The Justice Department has charged a Texas doctor, Jason Finkelstein, 53, in an $89 million healthcare fraud scheme. Prosecutors allege Finkelstein billed insurers for medically unnecessary cardiovascular screening tests for college student-athletes and falsely certified the results as normal without proper review, even when abnormalities were detected. The scheme, which ran from 2019 to the end of last year, allegedly involved deceptive marketing tactics and kickbacks to athletic trainers and school officials to refer patients.

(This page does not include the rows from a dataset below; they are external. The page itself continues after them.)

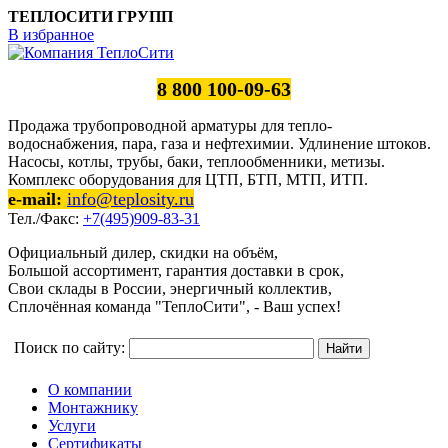
ТЕПЛОСИТИ ГРУПП
В избранное
8 800 100-09-63
Продажа трубопроводной арматуры для тепло-
водоснабжения, пара, газа и нефтехимии. Удлинение штоков.
Насосы, котлы, трубы, баки, теплообменники, метизы.
Комплекс оборудования для ЦТП, БТП, МТП, ИТП.
e-mail:
info@teplosity.ru
Тел./Факс:
+7(495)909-83-31
Официальный дилер, скидки на объём,
Большой ассортимент, гарантия доставки в срок,
Свои склады в России, энергичный коллектив,
Сплочённая команда "ТеплоСити", - Ваш успех!
Поиск по сайту:
О компании
Монтажнику
Услуги
Сертификаты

This prosecution is part of a broader nationwide crackdown on healthcare fraud that the Justice Department intends to highlight. Officials stated that Finkelstein’s alleged conduct, which included poor medical performance that put patients at risk, represents the type of sophisticated scheme prosecutors are working to disrupt. Dr. Mehmet Oz, head of the Centers for Medicare & Medicaid Services, called the doctor's alleged actions "heinous," emphasizing that healthcare fraud can steal lives.
Finkelstein, who is licensed in all 48 contiguous states, allegedly submitted phony diagnoses to insurers to secure reimbursement for tests that were not medically necessary. His company reportedly used sonographers lacking requisite credentials to perform tests across the country. In one instance in 2024, Finkelstein allegedly certified approximately 63 test result images of one patient after about 11 seconds, despite the results revealing multiple cardiac abnormalities. The patient later died. Finkelstein pleaded not guilty to charges of healthcare fraud and conspiracy.